ASSIGNMENT
With the pictures left out, write every entry down exactly.

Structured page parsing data
- Opening Delimiter -

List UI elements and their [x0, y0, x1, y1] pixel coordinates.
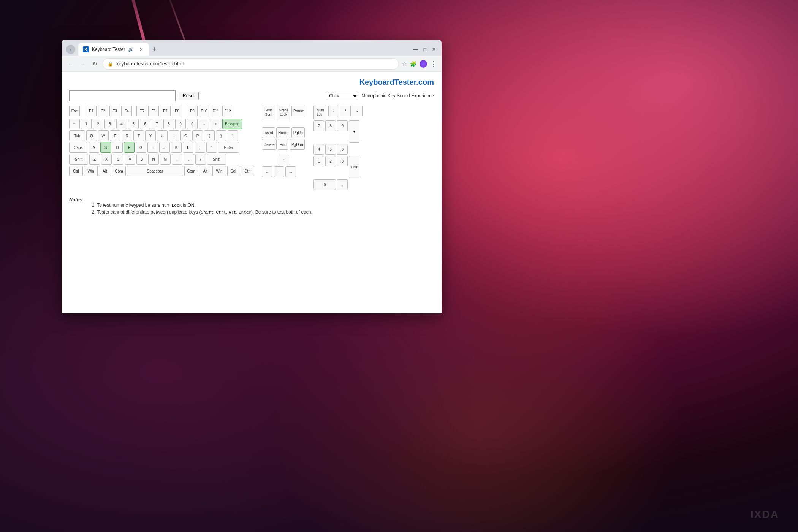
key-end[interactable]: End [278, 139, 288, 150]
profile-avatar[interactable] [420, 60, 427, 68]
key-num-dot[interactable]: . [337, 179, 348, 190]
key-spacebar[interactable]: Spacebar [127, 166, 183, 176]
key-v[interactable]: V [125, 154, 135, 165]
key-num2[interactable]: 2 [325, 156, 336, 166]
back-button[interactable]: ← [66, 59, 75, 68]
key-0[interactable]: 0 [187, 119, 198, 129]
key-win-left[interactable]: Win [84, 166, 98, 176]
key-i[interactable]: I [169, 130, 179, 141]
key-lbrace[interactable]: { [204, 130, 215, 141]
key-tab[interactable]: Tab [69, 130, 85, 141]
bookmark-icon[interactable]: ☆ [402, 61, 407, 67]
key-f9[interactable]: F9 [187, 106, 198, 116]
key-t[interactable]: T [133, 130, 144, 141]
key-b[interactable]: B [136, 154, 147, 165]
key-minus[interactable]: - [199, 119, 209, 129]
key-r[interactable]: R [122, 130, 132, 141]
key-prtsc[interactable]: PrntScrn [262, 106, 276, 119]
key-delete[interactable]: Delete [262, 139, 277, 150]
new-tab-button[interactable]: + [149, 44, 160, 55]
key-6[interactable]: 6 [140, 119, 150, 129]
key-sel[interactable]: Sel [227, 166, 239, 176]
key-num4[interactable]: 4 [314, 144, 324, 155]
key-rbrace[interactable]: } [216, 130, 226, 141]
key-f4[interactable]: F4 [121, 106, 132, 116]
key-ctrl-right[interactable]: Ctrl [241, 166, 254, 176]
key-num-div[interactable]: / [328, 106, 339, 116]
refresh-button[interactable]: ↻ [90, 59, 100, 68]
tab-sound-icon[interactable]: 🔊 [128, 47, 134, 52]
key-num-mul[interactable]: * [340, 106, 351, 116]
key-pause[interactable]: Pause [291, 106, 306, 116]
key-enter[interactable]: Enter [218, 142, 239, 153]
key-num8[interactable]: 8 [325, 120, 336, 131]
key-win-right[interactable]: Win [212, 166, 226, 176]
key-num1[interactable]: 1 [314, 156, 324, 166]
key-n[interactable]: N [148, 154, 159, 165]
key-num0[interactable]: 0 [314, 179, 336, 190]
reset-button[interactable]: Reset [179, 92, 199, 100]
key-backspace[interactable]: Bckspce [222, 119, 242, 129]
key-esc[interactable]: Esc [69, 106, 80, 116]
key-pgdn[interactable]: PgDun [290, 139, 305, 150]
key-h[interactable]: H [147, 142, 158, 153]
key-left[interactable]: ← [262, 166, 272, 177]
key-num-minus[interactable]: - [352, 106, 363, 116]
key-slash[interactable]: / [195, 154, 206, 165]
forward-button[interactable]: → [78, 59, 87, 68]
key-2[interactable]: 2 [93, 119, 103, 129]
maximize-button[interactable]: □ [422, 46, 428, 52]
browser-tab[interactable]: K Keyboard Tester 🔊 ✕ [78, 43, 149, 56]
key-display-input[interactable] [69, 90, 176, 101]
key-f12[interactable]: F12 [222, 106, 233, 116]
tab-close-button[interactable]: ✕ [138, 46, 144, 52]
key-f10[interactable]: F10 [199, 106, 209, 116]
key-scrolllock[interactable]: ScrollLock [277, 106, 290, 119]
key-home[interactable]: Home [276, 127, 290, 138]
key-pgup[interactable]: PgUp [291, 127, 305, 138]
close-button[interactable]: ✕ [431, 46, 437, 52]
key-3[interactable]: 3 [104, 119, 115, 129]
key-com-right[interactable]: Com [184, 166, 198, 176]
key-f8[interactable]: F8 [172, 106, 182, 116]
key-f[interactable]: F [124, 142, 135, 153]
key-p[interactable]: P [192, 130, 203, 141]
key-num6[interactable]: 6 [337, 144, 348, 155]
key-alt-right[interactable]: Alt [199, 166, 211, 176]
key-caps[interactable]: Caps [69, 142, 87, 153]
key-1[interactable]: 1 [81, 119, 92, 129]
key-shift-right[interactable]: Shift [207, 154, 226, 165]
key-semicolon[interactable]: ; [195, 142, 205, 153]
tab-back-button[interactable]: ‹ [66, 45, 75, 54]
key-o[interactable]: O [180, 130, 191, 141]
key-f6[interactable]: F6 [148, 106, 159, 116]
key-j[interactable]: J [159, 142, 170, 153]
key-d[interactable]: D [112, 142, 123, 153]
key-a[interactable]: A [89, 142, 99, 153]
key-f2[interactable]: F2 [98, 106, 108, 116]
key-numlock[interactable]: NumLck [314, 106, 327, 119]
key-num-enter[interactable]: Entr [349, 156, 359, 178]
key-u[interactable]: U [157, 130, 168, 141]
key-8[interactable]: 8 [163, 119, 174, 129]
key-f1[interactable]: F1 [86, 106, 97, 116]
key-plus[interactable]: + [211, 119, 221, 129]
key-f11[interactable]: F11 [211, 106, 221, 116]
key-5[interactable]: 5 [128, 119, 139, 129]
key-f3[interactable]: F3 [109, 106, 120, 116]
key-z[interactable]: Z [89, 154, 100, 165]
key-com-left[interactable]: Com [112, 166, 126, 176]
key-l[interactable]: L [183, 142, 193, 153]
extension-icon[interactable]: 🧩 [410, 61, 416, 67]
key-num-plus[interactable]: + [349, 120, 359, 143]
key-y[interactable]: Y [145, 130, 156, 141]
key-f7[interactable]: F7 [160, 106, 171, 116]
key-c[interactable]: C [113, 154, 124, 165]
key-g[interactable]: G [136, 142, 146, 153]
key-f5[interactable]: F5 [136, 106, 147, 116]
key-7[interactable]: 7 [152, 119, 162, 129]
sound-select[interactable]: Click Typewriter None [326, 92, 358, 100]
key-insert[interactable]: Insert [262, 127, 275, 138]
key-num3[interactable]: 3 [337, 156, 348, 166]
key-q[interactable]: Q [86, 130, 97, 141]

- Closing Delimiter -

OUTPUT BELOW
List UI elements and their [x0, y0, x1, y1] pixel coordinates.
key-end[interactable]: End [278, 139, 288, 150]
profile-avatar[interactable] [420, 60, 427, 68]
key-num-dot[interactable]: . [337, 179, 348, 190]
key-spacebar[interactable]: Spacebar [127, 166, 183, 176]
key-v[interactable]: V [125, 154, 135, 165]
key-num2[interactable]: 2 [325, 156, 336, 166]
back-button[interactable]: ← [66, 59, 75, 68]
key-0[interactable]: 0 [187, 119, 198, 129]
key-win-left[interactable]: Win [84, 166, 98, 176]
key-i[interactable]: I [169, 130, 179, 141]
key-lbrace[interactable]: { [204, 130, 215, 141]
key-tab[interactable]: Tab [69, 130, 85, 141]
bookmark-icon[interactable]: ☆ [402, 61, 407, 67]
key-f9[interactable]: F9 [187, 106, 198, 116]
key-t[interactable]: T [133, 130, 144, 141]
key-b[interactable]: B [136, 154, 147, 165]
key-minus[interactable]: - [199, 119, 209, 129]
key-r[interactable]: R [122, 130, 132, 141]
key-prtsc[interactable]: PrntScrn [262, 106, 276, 119]
key-delete[interactable]: Delete [262, 139, 277, 150]
new-tab-button[interactable]: + [149, 44, 160, 55]
key-6[interactable]: 6 [140, 119, 150, 129]
key-sel[interactable]: Sel [227, 166, 239, 176]
key-num4[interactable]: 4 [314, 144, 324, 155]
key-rbrace[interactable]: } [216, 130, 226, 141]
key-f4[interactable]: F4 [121, 106, 132, 116]
key-ctrl-right[interactable]: Ctrl [241, 166, 254, 176]
key-num-div[interactable]: / [328, 106, 339, 116]
refresh-button[interactable]: ↻ [90, 59, 100, 68]
tab-sound-icon[interactable]: 🔊 [128, 47, 134, 52]
key-num-mul[interactable]: * [340, 106, 351, 116]
key-pause[interactable]: Pause [291, 106, 306, 116]
key-enter[interactable]: Enter [218, 142, 239, 153]
key-num8[interactable]: 8 [325, 120, 336, 131]
key-win-right[interactable]: Win [212, 166, 226, 176]
key-num1[interactable]: 1 [314, 156, 324, 166]
key-n[interactable]: N [148, 154, 159, 165]
key-num0[interactable]: 0 [314, 179, 336, 190]
reset-button[interactable]: Reset [179, 92, 199, 100]
key-backspace[interactable]: Bckspce [222, 119, 242, 129]
key-esc[interactable]: Esc [69, 106, 80, 116]
key-pgdn[interactable]: PgDun [290, 139, 305, 150]
key-h[interactable]: H [147, 142, 158, 153]
key-left[interactable]: ← [262, 166, 272, 177]
key-num-minus[interactable]: - [352, 106, 363, 116]
key-slash[interactable]: / [195, 154, 206, 165]
forward-button[interactable]: → [78, 59, 87, 68]
key-2[interactable]: 2 [93, 119, 103, 129]
maximize-button[interactable]: □ [422, 46, 428, 52]
browser-tab[interactable]: K Keyboard Tester 🔊 ✕ [78, 43, 149, 56]
key-display-input[interactable] [69, 90, 176, 101]
key-f12[interactable]: F12 [222, 106, 233, 116]
tab-close-button[interactable]: ✕ [138, 46, 144, 52]
key-f10[interactable]: F10 [199, 106, 209, 116]
key-scrolllock[interactable]: ScrollLock [277, 106, 290, 119]
key-home[interactable]: Home [276, 127, 290, 138]
key-pgup[interactable]: PgUp [291, 127, 305, 138]
close-button[interactable]: ✕ [431, 46, 437, 52]
key-3[interactable]: 3 [104, 119, 115, 129]
key-com-right[interactable]: Com [184, 166, 198, 176]
key-f8[interactable]: F8 [172, 106, 182, 116]
key-f[interactable]: F [124, 142, 135, 153]
key-p[interactable]: P [192, 130, 203, 141]
key-num6[interactable]: 6 [337, 144, 348, 155]
key-alt-right[interactable]: Alt [199, 166, 211, 176]
key-caps[interactable]: Caps [69, 142, 87, 153]
key-1[interactable]: 1 [81, 119, 92, 129]
key-shift-right[interactable]: Shift [207, 154, 226, 165]
key-semicolon[interactable]: ; [195, 142, 205, 153]
tab-back-button[interactable]: ‹ [66, 45, 75, 54]
key-o[interactable]: O [180, 130, 191, 141]
key-f6[interactable]: F6 [148, 106, 159, 116]
key-j[interactable]: J [159, 142, 170, 153]
key-d[interactable]: D [112, 142, 123, 153]
key-a[interactable]: A [89, 142, 99, 153]
key-f2[interactable]: F2 [98, 106, 108, 116]
key-numlock[interactable]: NumLck [314, 106, 327, 119]
key-num-enter[interactable]: Entr [349, 156, 359, 178]
key-u[interactable]: U [157, 130, 168, 141]
key-8[interactable]: 8 [163, 119, 174, 129]
key-f1[interactable]: F1 [86, 106, 97, 116]
key-plus[interactable]: + [211, 119, 221, 129]
key-f11[interactable]: F11 [211, 106, 221, 116]
key-5[interactable]: 5 [128, 119, 139, 129]
key-f3[interactable]: F3 [109, 106, 120, 116]
key-z[interactable]: Z [89, 154, 100, 165]
key-com-left[interactable]: Com [112, 166, 126, 176]
key-l[interactable]: L [183, 142, 193, 153]
extension-icon[interactable]: 🧩 [410, 61, 416, 67]
key-num-plus[interactable]: + [349, 120, 359, 143]
key-y[interactable]: Y [145, 130, 156, 141]
key-f7[interactable]: F7 [160, 106, 171, 116]
key-c[interactable]: C [113, 154, 124, 165]
key-g[interactable]: G [136, 142, 146, 153]
key-f5[interactable]: F5 [136, 106, 147, 116]
key-7[interactable]: 7 [152, 119, 162, 129]
sound-select[interactable]: Click Typewriter None [326, 92, 358, 100]
key-insert[interactable]: Insert [262, 127, 275, 138]
key-num3[interactable]: 3 [337, 156, 348, 166]
key-q[interactable]: Q [86, 130, 97, 141]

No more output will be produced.